A partícula de Deus que habita em nós

A partícula de Deus que habita em nós
(Foto: Christian Cravo)

 

Lugar de Fala é o espaço dos leitores no site da Cult. Todo mês, artigos enviados pelos leitores são publicados de acordo com um tema. O de fevereiro de 2020 é “intolerância religiosa”.


Gustavo A. J. Amarante

Diz-se que os extremos se equivalem: o bem e o mal, o belo e o feio… e porque não a intolerância e a tolerância? Talvez isso pareça estranho, mas a matemática já nos ensina que retas paralelas se encontram no infinito, do mesmo modo que a física põe em perspectiva o tempo e o espaço. Assim, é do ponto de vista da estranheza que desejo abordar este tópico.

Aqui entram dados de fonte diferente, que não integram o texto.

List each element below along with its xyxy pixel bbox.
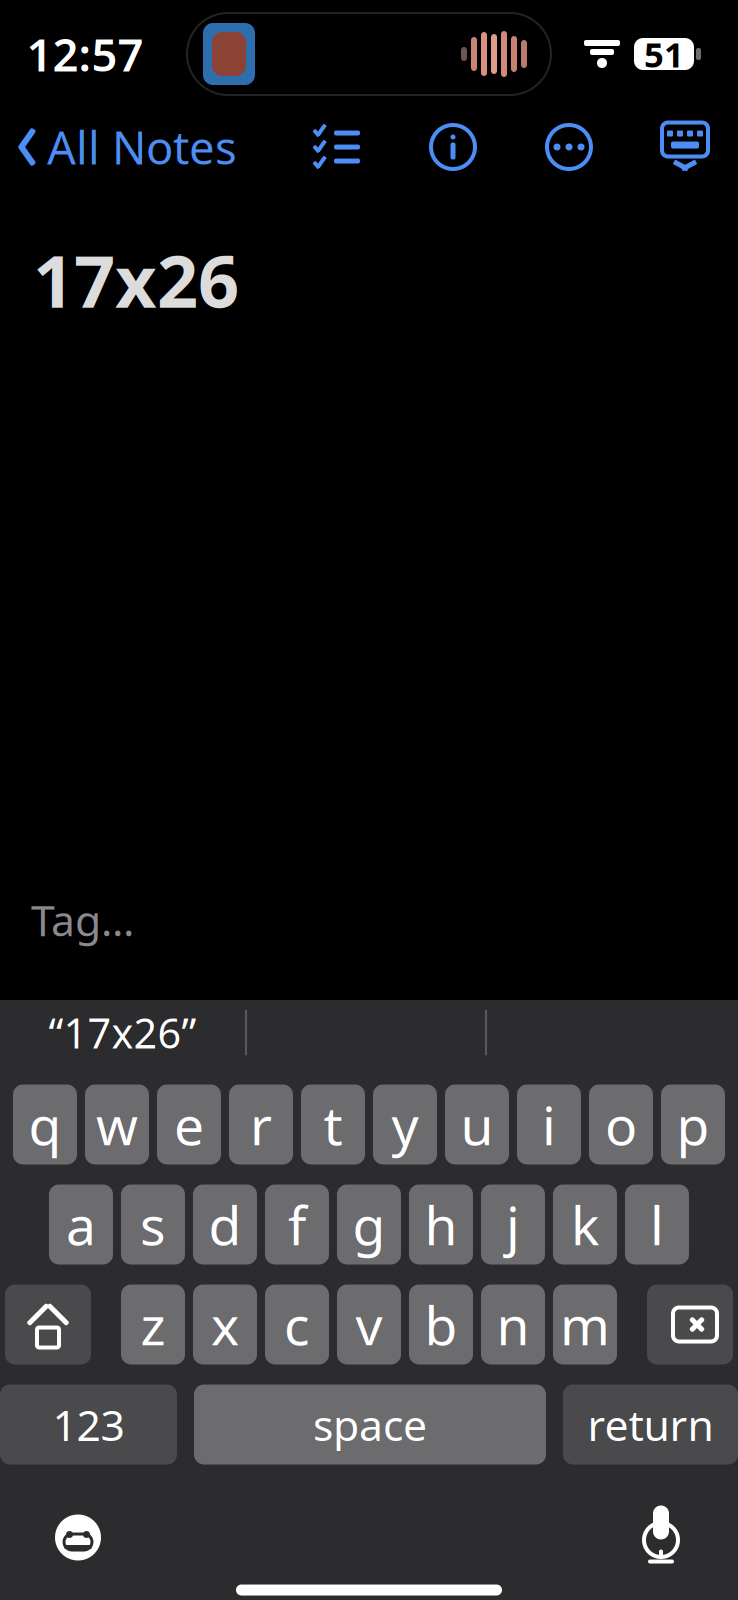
button[interactable]: Emoji xyxy=(43,1498,113,1576)
button[interactable]: l xyxy=(625,1184,689,1264)
button[interactable]: h xyxy=(409,1184,473,1264)
button[interactable]: k xyxy=(553,1184,617,1264)
button[interactable]: f xyxy=(265,1184,329,1264)
staticText: 123 xyxy=(52,1396,124,1453)
staticText: s xyxy=(140,1189,166,1260)
button[interactable]: return xyxy=(563,1384,738,1464)
staticText: v xyxy=(356,1289,382,1360)
button[interactable]: Info xyxy=(417,111,489,183)
button[interactable]: Delete xyxy=(647,1284,733,1364)
staticText: r xyxy=(250,1089,272,1160)
staticText: q xyxy=(28,1089,62,1160)
button[interactable]: e xyxy=(157,1084,221,1164)
button[interactable] xyxy=(487,998,738,1066)
button[interactable]: m xyxy=(553,1284,617,1364)
button[interactable]: t xyxy=(301,1084,365,1164)
button[interactable]: i xyxy=(517,1084,581,1164)
staticText: a xyxy=(66,1189,96,1260)
staticText: y xyxy=(392,1089,418,1160)
staticText: c xyxy=(284,1289,310,1360)
staticText: “17x26” xyxy=(48,1005,196,1060)
button[interactable]: z xyxy=(121,1284,185,1364)
staticText: Tag... xyxy=(31,891,134,948)
button[interactable] xyxy=(247,998,485,1066)
staticText: h xyxy=(424,1189,458,1260)
staticText: All Notes xyxy=(47,117,237,177)
staticText: j xyxy=(506,1189,520,1260)
button[interactable]: Checklist xyxy=(301,113,373,181)
button[interactable]: Dictation xyxy=(631,1498,691,1576)
staticText: t xyxy=(324,1089,342,1160)
button[interactable]: p xyxy=(661,1084,725,1164)
button[interactable]: space xyxy=(194,1384,546,1464)
button[interactable]: b xyxy=(409,1284,473,1364)
staticText: w xyxy=(96,1089,138,1160)
button[interactable]: u xyxy=(445,1084,509,1164)
button[interactable]: q xyxy=(13,1084,77,1164)
staticText: l xyxy=(650,1189,664,1260)
button[interactable]: More xyxy=(533,111,605,183)
button[interactable]: d xyxy=(193,1184,257,1264)
button[interactable]: c xyxy=(265,1284,329,1364)
staticText: x xyxy=(211,1289,239,1360)
staticText: o xyxy=(605,1089,637,1160)
staticText: z xyxy=(140,1289,166,1360)
button[interactable]: Shift xyxy=(5,1284,91,1364)
button[interactable]: Hide Keyboard xyxy=(649,111,721,183)
button[interactable]: 123 xyxy=(0,1384,177,1464)
button[interactable]: All Notes xyxy=(0,107,237,187)
staticText: k xyxy=(571,1189,599,1260)
staticText: d xyxy=(208,1189,242,1260)
staticText: m xyxy=(560,1289,610,1360)
staticText: i xyxy=(542,1089,556,1160)
button[interactable]: g xyxy=(337,1184,401,1264)
button[interactable]: “17x26” xyxy=(0,998,245,1066)
staticText: 12:57 xyxy=(26,24,144,84)
button[interactable]: w xyxy=(85,1084,149,1164)
button[interactable]: o xyxy=(589,1084,653,1164)
staticText: 51 xyxy=(644,31,684,77)
staticText: u xyxy=(460,1089,494,1160)
button[interactable]: n xyxy=(481,1284,545,1364)
button[interactable]: x xyxy=(193,1284,257,1364)
staticText: e xyxy=(174,1089,204,1160)
staticText: b xyxy=(424,1289,458,1360)
staticText: f xyxy=(288,1189,306,1260)
button[interactable]: r xyxy=(229,1084,293,1164)
staticText: g xyxy=(352,1189,386,1260)
staticText: p xyxy=(676,1089,710,1160)
button[interactable]: s xyxy=(121,1184,185,1264)
staticText: space xyxy=(313,1396,427,1453)
button[interactable]: v xyxy=(337,1284,401,1364)
staticText: n xyxy=(496,1289,530,1360)
button[interactable]: j xyxy=(481,1184,545,1264)
staticText: 17x26 xyxy=(33,232,239,328)
staticText: return xyxy=(588,1396,714,1453)
button[interactable]: a xyxy=(49,1184,113,1264)
button[interactable]: Tag... xyxy=(31,885,134,954)
button[interactable]: y xyxy=(373,1084,437,1164)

Nasci e cresci em um ambiente de religiosidade católica. Haviam freiras na família, estudei em colégio jesuíta e introjetei os valores da fraternidade, da compaixão e do amor ao próximo. Ainda assim, desde muito cedo considerei estranho que o Deus onipotente, onisciente e onipresente pudesse, mesmo que remotamente, ser associado a um senhorzinho de barba branca que habitava as nuvens cercado de anjos.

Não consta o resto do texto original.